Mapping resilience: a scoping review on mediators and moderators of childhood adversity with a focus on gender patterns

Background
Childhood adversity is associated with a host of negative health and socioeconomic outcomes far into adulthood. The process of avoiding such outcomes is often referred to as resilience. Mapping resilience comprehensively and across contexts is highly relevant to public health, as it is a step towards understanding environments and interventions that contribute to preventing or reversing negative outcomes after early adverse experiences.

Objectives
This review scoped out the literature on resilience factors in relation to adulthood outcomes as diverse as mental health and educational attainment. Our aim was to understand where there is untapped research potential, by examining the current evidence base on resilience factors in terms of (a) resources that can buffer the impact of childhood adversity and (b) the pathways linking adversity to long-term outcomes. Furthermore, we aimed to identify gender patterns in these resources and pathways, which has not been a primary interest of reviews on resilience to date, and which can add to our understanding of the different ways in which resilience may unfold.

Eligibility criteria
Studies had to include an adversity experienced in childhood, an outcome considered indicative of resilience in adulthood, and at least one putative resilience factor, which had to be approached via mediation or moderation analysis. We considered cohort, case–control and cross-sectional studies.

Sources of evidence
We searched PubMed, Scopus and PsycINFO and included original, peer-reviewed articles published before 20 July 2023 in English, German, French, Spanish, Dutch and Swedish.

Charting methods
All three authors collaborated on the extraction of information relevant to answering the research questions. The results were visually and narratively summarised.

Results
We included 102 studies. Traditionally anchored in the field of psychology, the resilience literature focuses heavily on individual-level resilience factors. Gender was considered in approximately 22% of included studies and was always limited to comparisons between men and women.
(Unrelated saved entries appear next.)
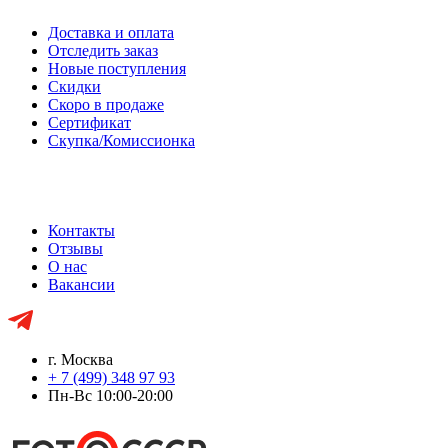
Доставка и оплата
Отследить заказ
Новые поступления
Скидки
Скоро в продаже
Сертификат
Скупка/Комиссионка
Контакты
Отзывы
О нас
Вакансии
г. Москва
+ 7 (499) 348 97 93
Пн-Вс 10:00-20:00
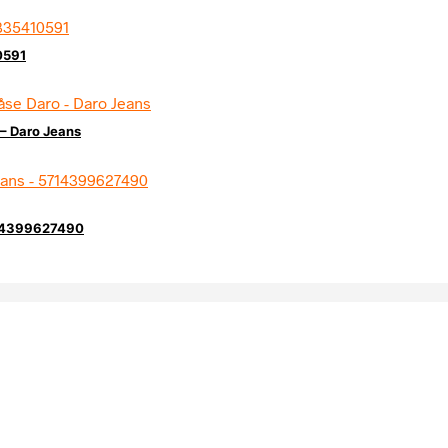
0591
– Daro Jeans
714399627490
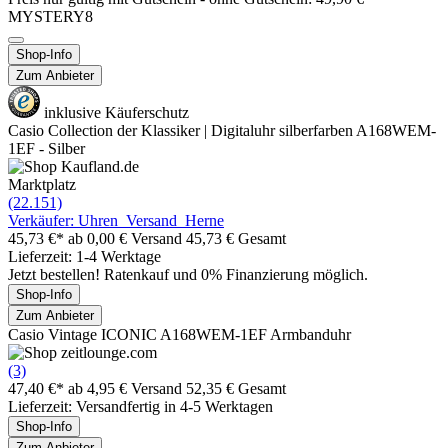
MYSTERY8
Shop-Info
Zum Anbieter
inklusive Käuferschutz
Casio Collection der Klassiker | Digitaluhr silberfarben A168WEM-
1EF - Silber
Marktplatz
(22.151)
Verkäufer: Uhren_Versand_Herne
45,73 €*
ab 0,00 € Versand
45,73 € Gesamt
Lieferzeit: 1-4 Werktage
Jetzt bestellen! Ratenkauf und 0% Finanzierung möglich.
Shop-Info
Zum Anbieter
Casio Vintage ICONIC A168WEM-1EF Armbanduhr
(3)
47,40 €*
ab 4,95 € Versand
52,35 € Gesamt
Lieferzeit: Versandfertig in 4-5 Werktagen
Shop-Info
Zum Anbieter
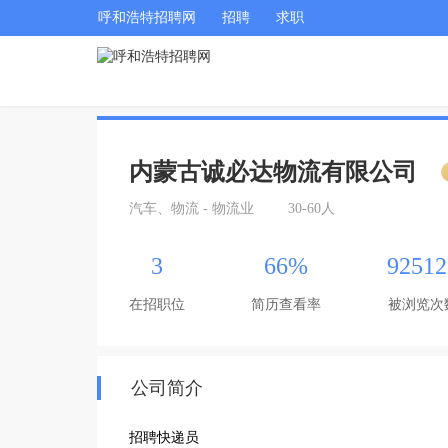
呼和浩特招聘网
招聘
求职
内蒙古诚必达物流有限公司
汽车、物流 - 物流业
30-60人
3
66%
92512
在招职位
简历查看率
被浏览次
公司简介
招聘快递员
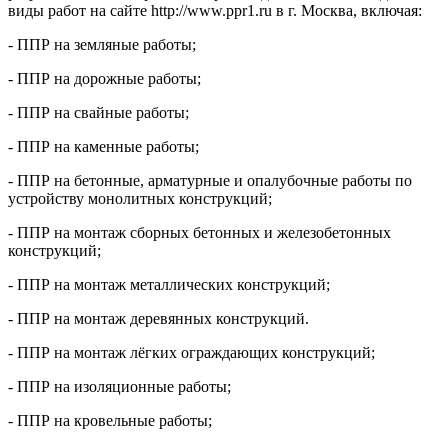
виды работ на сайте http://www.ppr1.ru в г. Москва, включая:
- ППР на земляные работы;
- ППР на дорожные работы;
- ППР на свайные работы;
- ППР на каменные работы;
- ППР на бетонные, арматурные и опалубочные работы по
устройству монолитных конструкций;
- ППР на монтаж сборных бетонных и железобетонных
конструкций;
- ППР на монтаж металлических конструкций;
- ППР на монтаж деревянных конструкций.
- ППР на монтаж лёгких ограждающих конструкций;
- ППР на изоляционные работы;
- ППР на кровельные работы;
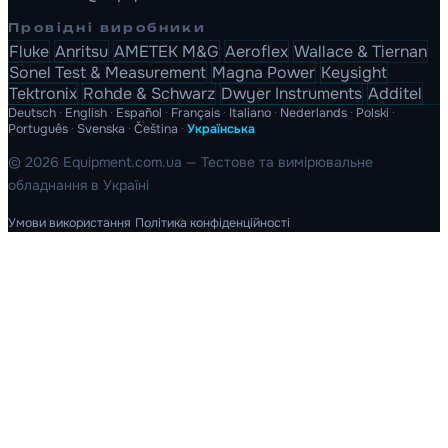
Провідні виробники
Fluke
Anritsu
AMETEK M&G
Aeroflex
Wallace & Tiernan
Sonel Test & Measurement
Magna Power
Keysight
Tektronix
Rohde & Schwarz
Dwyer Instruments
Additel
Deutsch
·
English
·
Español
·
Français
·
Italiano
·
Nederlands
·
Polski
·
Português
·
Svenska
·
Čeština
·
Українська
© 2026 Equipment.com.ua — Тестове та вимірювальне
обладнання в Україні
Умови використання
Політика конфіденційності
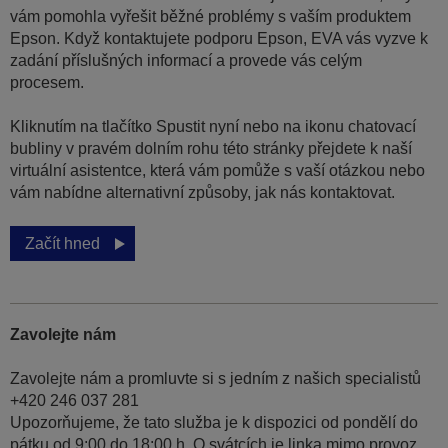
vám pomohla vyřešit běžné problémy s vaším produktem
Epson. Když kontaktujete podporu Epson, EVA vás vyzve k
zadání příslušných informací a provede vás celým
procesem.
Kliknutím na tlačítko Spustit nyní nebo na ikonu chatovací
bubliny v pravém dolním rohu této stránky přejdete k naší
virtuální asistentce, která vám pomůže s vaší otázkou nebo
vám nabídne alternativní způsoby, jak nás kontaktovat.
Začít hned
Zavolejte nám
Zavolejte nám a promluvte si s jedním z našich specialistů
+420 246 037 281
Upozorňujeme, že tato služba je k dispozici od pondělí do
pátku od 9:00 do 18:00 h. O svátcích je linka mimo provoz.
There is no evidence that childhood adversity impacts men and women differently in the long term, but there is some evidence for gender differences in resilience factors.

Conclusions
There is untapped potential in resilience research. By considering structural-level factors simultaneously with individual-level factors, and including gender as one of the elements that shape resilience, we can map resilience as a heterogeneous, multilevel process from a public health perspective. This would complement the extensive existing literature on individual-level factors and help reframe resilience as a concept that can be intervened on at a structural level, and that is subject to societal norms and forces, such as gender. There is a lack of quantitative studies including transgender and gender-non-conforming persons.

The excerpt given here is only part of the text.